The New Jim Crow cover. United States, but Alexander notes that the discrimination faced by African-American males is prevalent among other minorities and socio-economically disadvantaged populations. Though the conventional point of view holds that racial discrimination has mostly ended with the civil rights movement reforms of the 1960s, Alexander posits that the New jim crow book pdf. These new modes of racism have led to not only the highest rate of incarceration in the world, but also an even greater imprisonment of African American men.

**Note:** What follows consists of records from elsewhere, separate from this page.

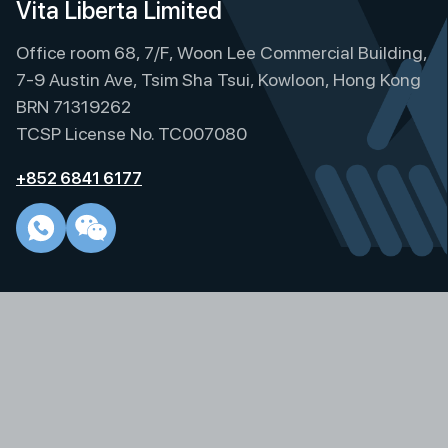
Vita Liberta Limited
Office room 68, 7/F, Woon Lee Commercial Building,
7-9 Austin Ave, Tsim Sha Tsui, Kowloon, Hong Kong
BRN 71319262
TCSP License No. TC007080
+852 6841 6177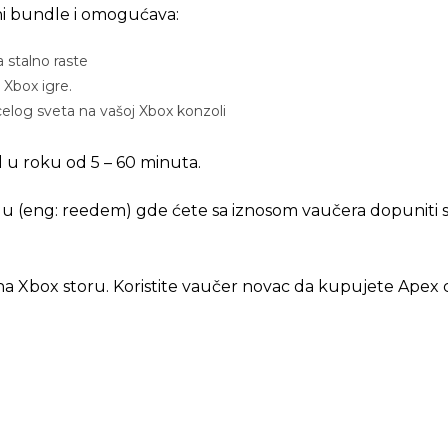
ni bundle i omogućava:
 stalno raste
 Xbox igre.
celog sveta na vašoj Xbox konzoli
 u roku od 5 – 60 minuta.
gu (eng: reedem) gde ćete sa iznosom vaučera dopuniti sv
na Xbox storu. Koristite vaučer novac da kupujete Apex c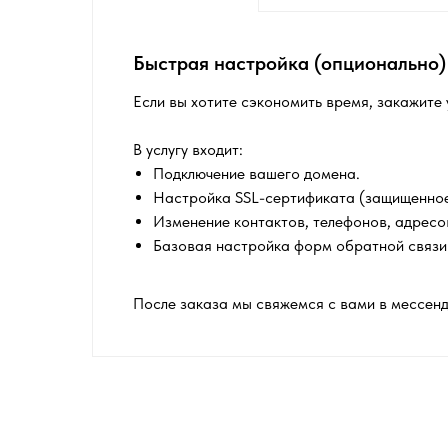
Быстрая настройка (опционально)
Если вы хотите сэкономить время, закажите 
В услугу входит:
Подключение вашего домена.
Настройка SSL-сертификата (защищенное
Изменение контактов, телефонов, адресо
Базовая настройка форм обратной связи
После заказа мы свяжемся с вами в мессендж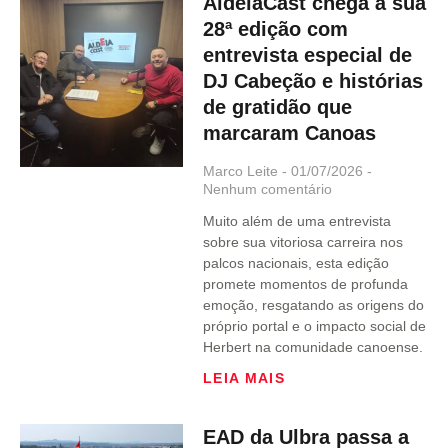
AldeiaCast chega à sua
28ª edição com
entrevista especial de
DJ Cabeção e histórias
de gratidão que
marcaram Canoas
Marco Leite
01/07/2026
Nenhum comentário
Muito além de uma entrevista
sobre sua vitoriosa carreira nos
palcos nacionais, esta edição
promete momentos de profunda
emoção, resgatando as origens do
próprio portal e o impacto social de
Herbert na comunidade canoense.
LEIA MAIS
EAD da Ulbra passa a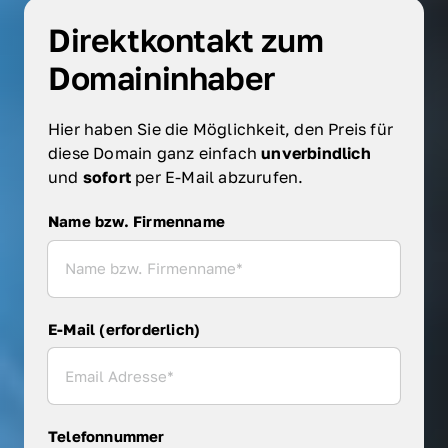
Direktkontakt zum 
Domaininhaber
Hier haben Sie die Möglichkeit, den Preis für 
diese Domain ganz einfach 
unverbindlich 
und 
sofort 
per E-Mail abzurufen.
Name bzw. Firmenname
Name bzw. Firmenname
E-Mail (erforderlich)
Telefonnummer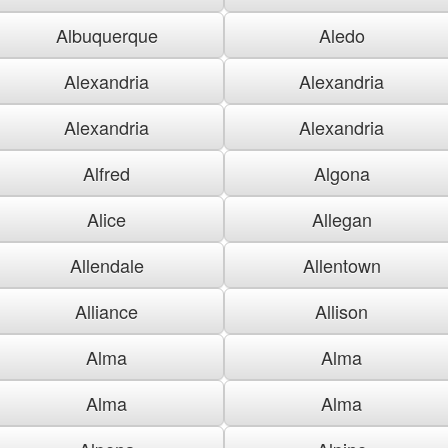
Albuquerque
Aledo
Alexandria
Alexandria
Alexandria
Alexandria
Alfred
Algona
Alice
Allegan
Allendale
Allentown
Alliance
Allison
Alma
Alma
Alma
Alma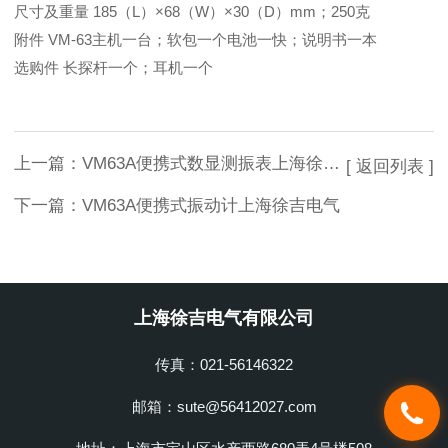
尺寸及重量 185（L）×68（W）×30（D）mm；250克
附件 VM-63主机一台；软包一个电池一快；说明书一本
选购件 长探杆一个；耳机一个
上一篇：
VM63A便携式数显测振表上海徐吉电气
[ 返回列表 ]
下一篇：
VM63A便携式振动计上海徐吉电气
上海徐吉电气有限公司
传真：021-56146322
邮箱：sute@56412027.com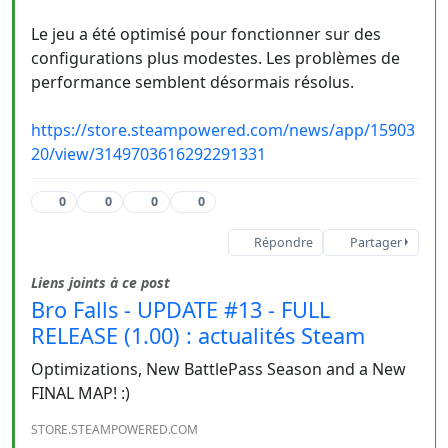
Le jeu a été optimisé pour fonctionner sur des
configurations plus modestes. Les problèmes de
performance semblent désormais résolus.
https://store.steampowered.com/news/app/15903
20/view/3149703616292291331
0
0
0
0
Répondre
Partager
Liens joints à ce post
Bro Falls - UPDATE #13 - FULL
RELEASE (1.00) : actualités Steam
Optimizations, New BattlePass Season and a New
FINAL MAP! :)
STORE.STEAMPOWERED.COM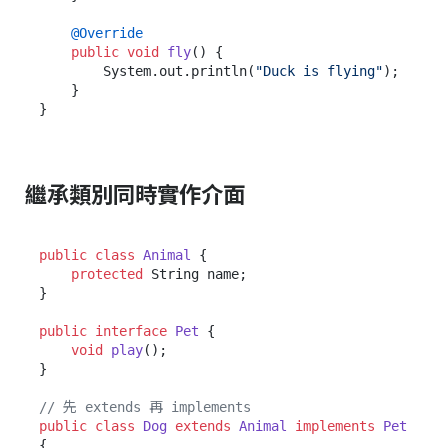
@Override
public
void
fly
()
 {

        System.out.println(
"Duck is flying"
);

    }

繼承類別同時實作介面
public
class
Animal
 {

protected
 String name;

}

public
interface
Pet
 {

void
play
()
;

}

// 先 extends 再 implements
public
class
Dog
extends
Animal
implements
Pet
{
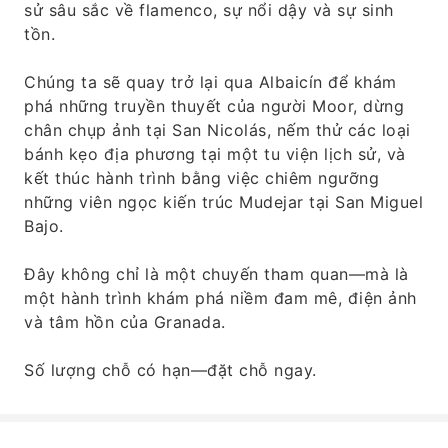
sử sâu sắc về flamenco, sự nổi dậy và sự sinh
tồn.
Chúng ta sẽ quay trở lại qua Albaicín để khám
phá những truyền thuyết của người Moor, dừng
chân chụp ảnh tại San Nicolás, nếm thử các loại
bánh kẹo địa phương tại một tu viện lịch sử, và
kết thúc hành trình bằng việc chiêm ngưỡng
những viên ngọc kiến ​​trúc Mudejar tại San Miguel
Bajo.
Đây không chỉ là một chuyến tham quan—mà là
một hành trình khám phá niềm đam mê, điện ảnh
và tâm hồn của Granada.
Số lượng chỗ có hạn—đặt chỗ ngay.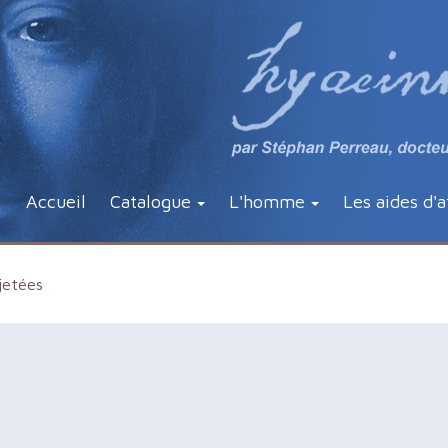
Accueil
Catalogue
L'homme
Les aides d'a
jetées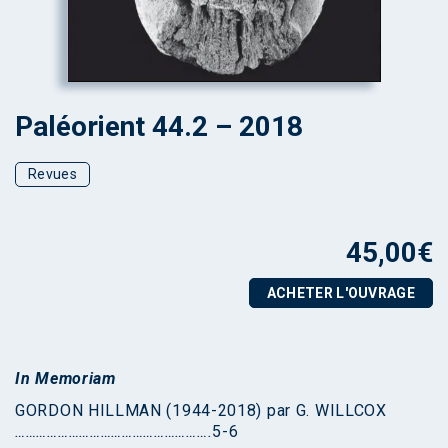
Paléorient 44.2 – 2018
Revues
45,00
€
ACHETER L'OUVRAGE
In Memoriam
GORDON HILLMAN (1944-2018) par G. WILLCOX
……………………………………………….
5-6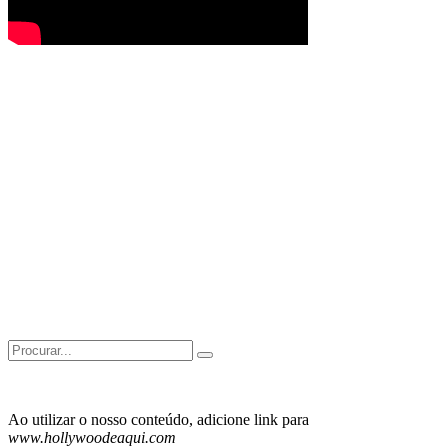
Search
for:
Ao utilizar o nosso conteúdo, adicione link para
www.hollywoodeaqui.com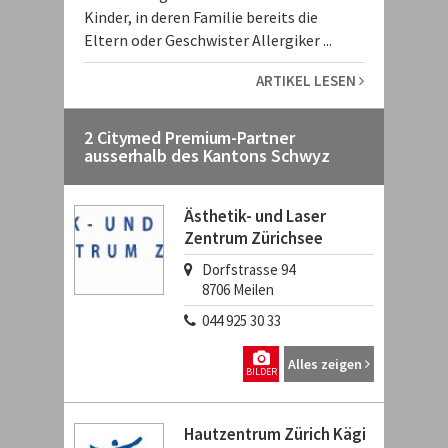
Kinder, in deren Familie bereits die
Eltern oder Geschwister Allergiker ...
ARTIKEL LESEN
2 Citymed Premium-Partner
ausserhalb des Kantons Schwyz
Ästhetik- und Laser
Zentrum Zürichsee
Dorfstrasse 94
8706
Meilen
044 925 30 33
Alles zeigen
BILDER
Hautzentrum Zürich Kägi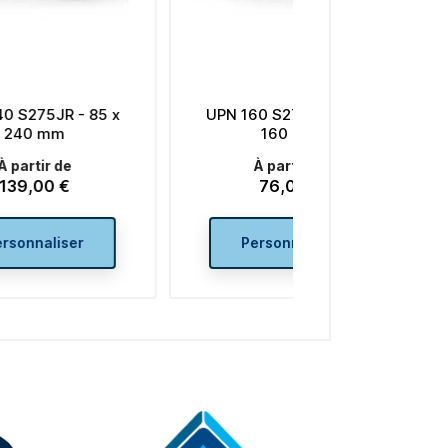
UPN 160 S275JR - 65 x
UPN 120 S275JR
160 mm
120 mm
À partir de
À partir d
76,00 €
53,00 €
Prix
Prix
Personnaliser
Personnali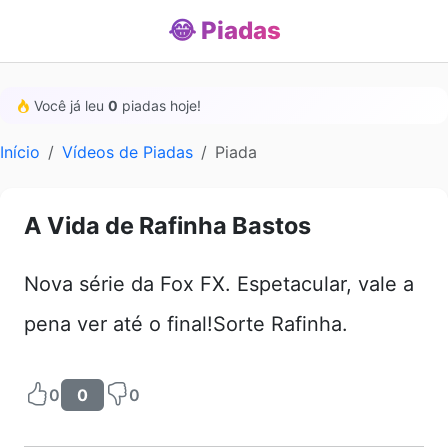
😂 Piadas
Você já leu
0
piadas hoje!
Início
Vídeos de Piadas
Piada
A Vida de Rafinha Bastos
Nova série da Fox FX. Espetacular, vale a
pena ver até o final!Sorte Rafinha.
0
0
0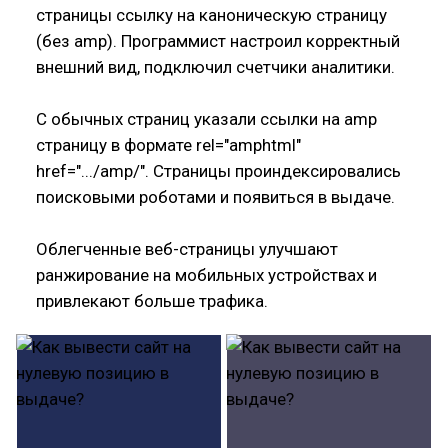
страницы ссылку на каноническую страницу
(без amp). Программист настроил корректный
внешний вид, подключил счетчики аналитики.
С обычных страниц указали ссылки на amp
страницу в формате rel="amphtml"
href=".../amp/". Страницы проиндексировались
поисковыми роботами и появиться в выдаче.
Облегченные веб-страницы улучшают
ранжирование на мобильных устройствах и
привлекают больше трафика.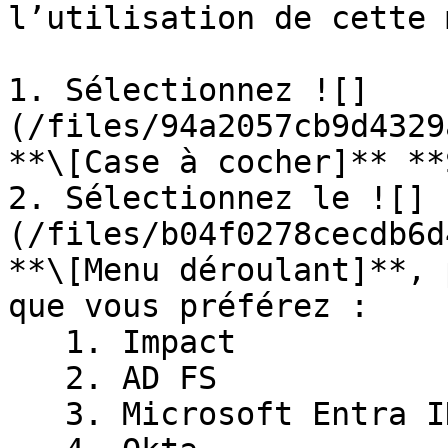
l’utilisation de cette 
1. Sélectionnez ![]
(/files/94a2057cb9d4329
**\[Case à cocher]** **
2. Sélectionnez le ![]
(/files/b04f0278cecdb6d
**\[Menu déroulant]**, 
que vous préférez :

   1. Impact

   2. AD FS

   3. Microsoft Entra ID
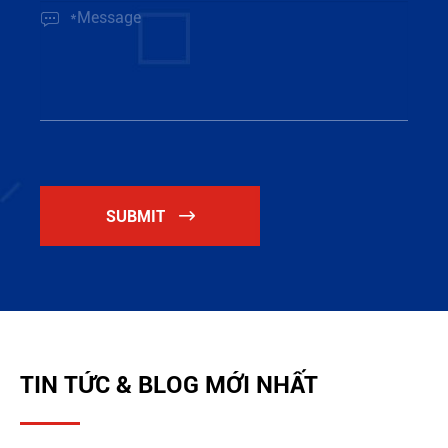

SUBMIT

TIN TỨC & BLOG MỚI NHẤT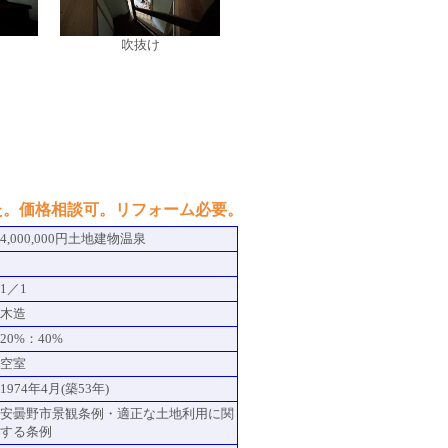
吹抜け
た。価格相談可。リフォーム必要。
4,000,000円土地建物温泉
1／1
木造
20%：40%
空室
1974年4月(築53年)
安曇野市景観条例・適正な土地利用に関
する条例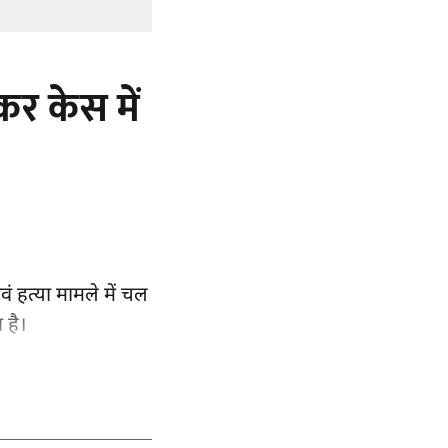
र केस में
वं हत्या मामले
में चल
 है।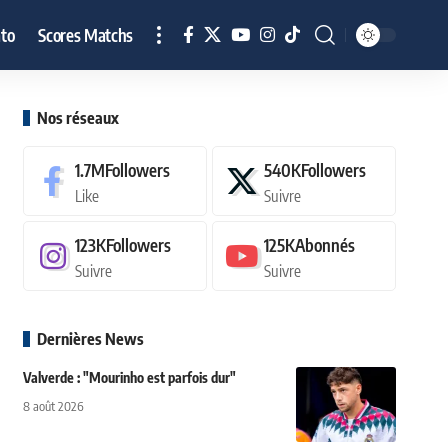
to
Scores Matchs
Nos réseaux
1.7M
Followers
540K
Followers
Like
Suivre
123K
Followers
125K
Abonnés
Suivre
Suivre
Dernières News
Valverde : "Mourinho est parfois dur"
8 août 2026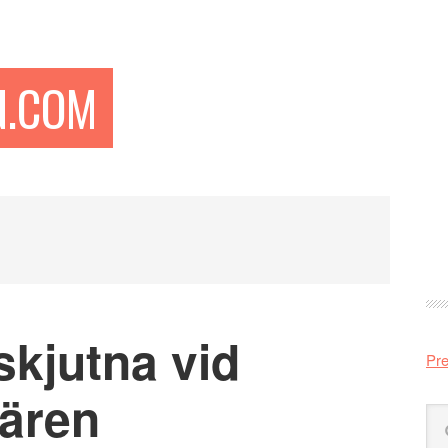
N.COM
Pr
si
skjutna vid
Pre
ären
Sö
på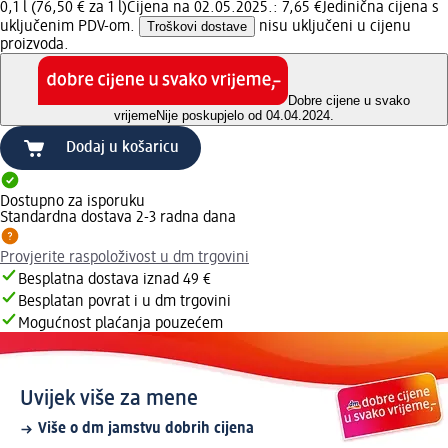
0,1 l (76,50 € za 1 l)
Cijena na 02.05.2025.: 7,65 €
Jedinična cijena s
uključenim PDV-om.
Troškovi dostave
nisu uključeni u cijenu
proizvoda.
Dobre cijene u svako
vrijeme
Nije poskupjelo od 04.04.2024.
Dodaj u košaricu
Dostupno za isporuku
Standardna dostava 2-3 radna dana
Provjerite raspoloživost u dm trgovini
Besplatna dostava iznad 49 €
Besplatan povrat i u dm trgovini
Mogućnost plaćanja pouzećem
Uvijek više za mene
Više o dm jamstvu dobrih cijena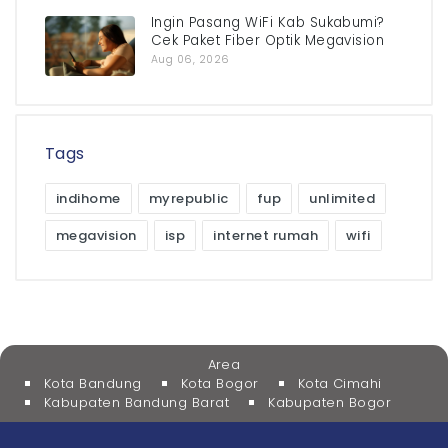
Ingin Pasang WiFi Kab Sukabumi?
Cek Paket Fiber Optik Megavision
Aug 06, 2026
Tags
indihome
myrepublic
fup
unlimited
megavision
isp
internet rumah
wifi
Area
Kota Bandung
Kota Bogor
Kota Cimahi
Kabupaten Bandung Barat
Kabupaten Bogor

It is because of this that Alexander argues for issues with mass incarceration to be addressed as issues of racial justice and civil rights. To approach these matters as anything but would be to fortify this new racial caste. Thus, Alexander aims to mobilize the civil rights community to move the incarceration issue to the forefront of its agenda and to provide factual information, data, arguments and a point of reference for those interested in pursuing the issue. Her broader goal is the revamping of the prevailing mentality regarding human rights, equality and equal opportunities in America, to prevent future cyclical recurrence of what she sees as “racial control under changing disguise”. According to the author, what has been altered since the collapse of Jim Crow is not so much the basic structure of US society, as the language used to justify its affairs. Alexander explains that it took her years to become fully aware and convinced of the phenomena she describes, despite her professional civil rights background. She expects similar reluctance and disbelief on the part of many of her readers.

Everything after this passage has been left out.